## About this task
Each word in the data below should be copied exactly; the images should not.

## Given information

<<<<

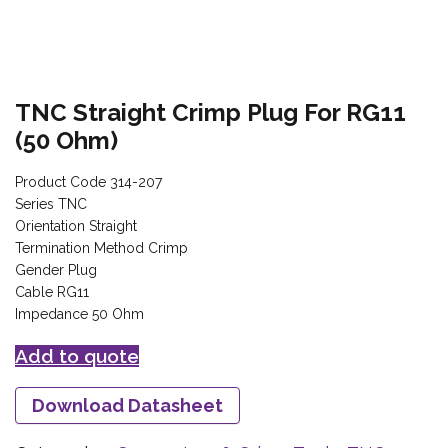
TNC Straight Crimp Plug For RG11
(50 Ohm)
Product Code 314-207
Series TNC
Orientation Straight
Termination Method Crimp
Gender Plug
Cable RG11
Impedance 50 Ohm
Add to quote
Download Datasheet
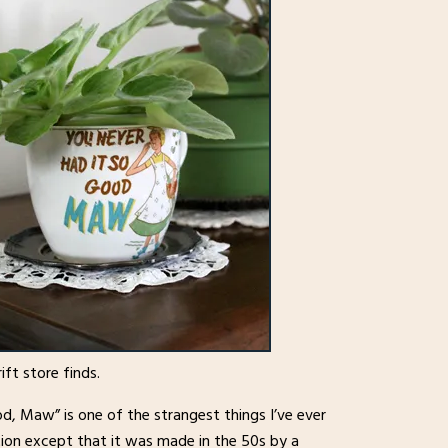
ift store finds.
, Maw” is one of the strangest things I’ve ever
mation except that it was made in the 50s by a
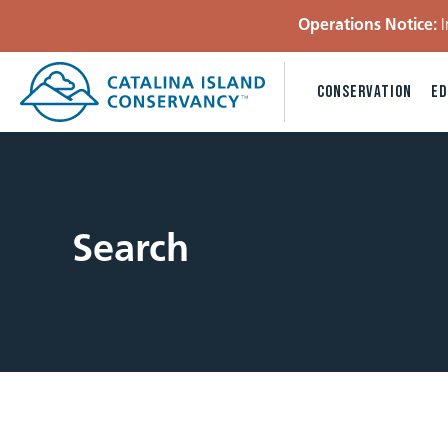
Operations Notice:
I
CONSERVATION
ED
Search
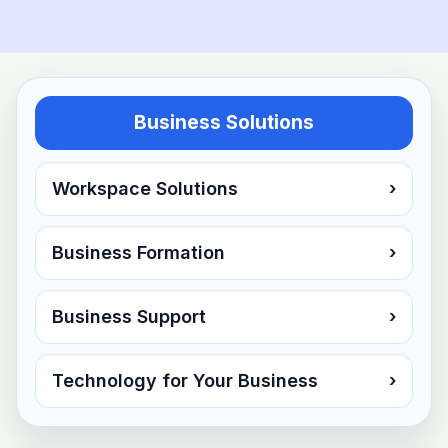
Business Solutions
Workspace Solutions
›
Business Formation
›
Business Support
›
Technology for Your Business
›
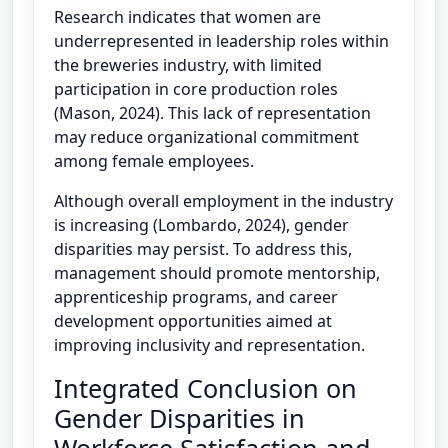
Research indicates that women are
underrepresented in leadership roles within
the breweries industry, with limited
participation in core production roles
(Mason, 2024). This lack of representation
may reduce organizational commitment
among female employees.
Although overall employment in the industry
is increasing (Lombardo, 2024), gender
disparities may persist. To address this,
management should promote mentorship,
apprenticeship programs, and career
development opportunities aimed at
improving inclusivity and representation.
Integrated Conclusion on
Gender Disparities in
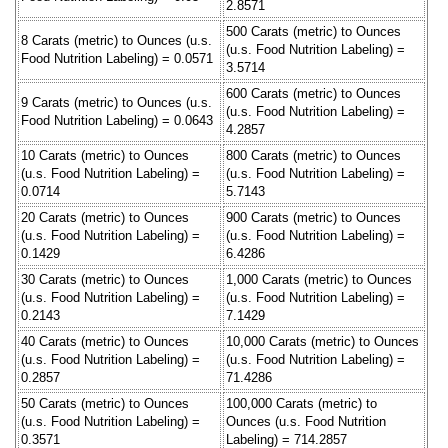
2.8571
500 Carats (metric) to Ounces
8 Carats (metric) to Ounces (u.s.
(u.s. Food Nutrition Labeling) =
Food Nutrition Labeling) = 0.0571
3.5714
600 Carats (metric) to Ounces
9 Carats (metric) to Ounces (u.s.
(u.s. Food Nutrition Labeling) =
Food Nutrition Labeling) = 0.0643
4.2857
10 Carats (metric) to Ounces
800 Carats (metric) to Ounces
(u.s. Food Nutrition Labeling) =
(u.s. Food Nutrition Labeling) =
0.0714
5.7143
20 Carats (metric) to Ounces
900 Carats (metric) to Ounces
(u.s. Food Nutrition Labeling) =
(u.s. Food Nutrition Labeling) =
0.1429
6.4286
30 Carats (metric) to Ounces
1,000 Carats (metric) to Ounces
(u.s. Food Nutrition Labeling) =
(u.s. Food Nutrition Labeling) =
0.2143
7.1429
40 Carats (metric) to Ounces
10,000 Carats (metric) to Ounces
(u.s. Food Nutrition Labeling) =
(u.s. Food Nutrition Labeling) =
0.2857
71.4286
50 Carats (metric) to Ounces
100,000 Carats (metric) to
(u.s. Food Nutrition Labeling) =
Ounces (u.s. Food Nutrition
0.3571
Labeling) = 714.2857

>>>>

## The answer
TNC Straight Crimp Plug For RG11
(50 Ohm)
Product Code 314-207
Series TNC
Orientation Straight
Termination Method Crimp
Gender Plug
Cable RG11
Impedance 50 Ohm
Add to quote
Download Datasheet
ift store finds.
, Maw” is one of the strangest things I’ve ever
mation except that it was made in the 50s by a
Operations Notice:
I
CONSERVATION
ED
Search
Business Solutions
Workspace Solutions
›
Business Formation
›
Business Support
›
Technology for Your Business
›
Research indicates that women are
underrepresented in leadership roles within
the breweries industry, with limited
participation in core production roles
(Mason, 2024). This lack of representation
may reduce organizational commitment
among female employees.
Although overall employment in the industry
is increasing (Lombardo, 2024), gender
disparities may persist. To address this,
management should promote mentorship,
apprenticeship programs, and career
development opportunities aimed at
improving inclusivity and representation.
Integrated Conclusion on
Gender Disparities in
2.8571
500 Carats (metric) to Ounces
8 Carats (metric) to Ounces (u.s.
(u.s. Food Nutrition Labeling) =
Food Nutrition Labeling) = 0.0571
3.5714
600 Carats (metric) to Ounces
9 Carats (metric) to Ounces (u.s.
(u.s. Food Nutrition Labeling) =
Food Nutrition Labeling) = 0.0643
4.2857
10 Carats (metric) to Ounces
800 Carats (metric) to Ounces
(u.s. Food Nutrition Labeling) =
(u.s. Food Nutrition Labeling) =
0.0714
5.7143
20 Carats (metric) to Ounces
900 Carats (metric) to Ounces
(u.s. Food Nutrition Labeling) =
(u.s. Food Nutrition Labeling) =
0.1429
6.4286
30 Carats (metric) to Ounces
1,000 Carats (metric) to Ounces
(u.s. Food Nutrition Labeling) =
(u.s. Food Nutrition Labeling) =
0.2143
7.1429
40 Carats (metric) to Ounces
10,000 Carats (metric) to Ounces
(u.s. Food Nutrition Labeling) =
(u.s. Food Nutrition Labeling) =
0.2857
71.4286
50 Carats (metric) to Ounces
100,000 Carats (metric) to
(u.s. Food Nutrition Labeling) =
Ounces (u.s. Food Nutrition
0.3571
Labeling) = 714.2857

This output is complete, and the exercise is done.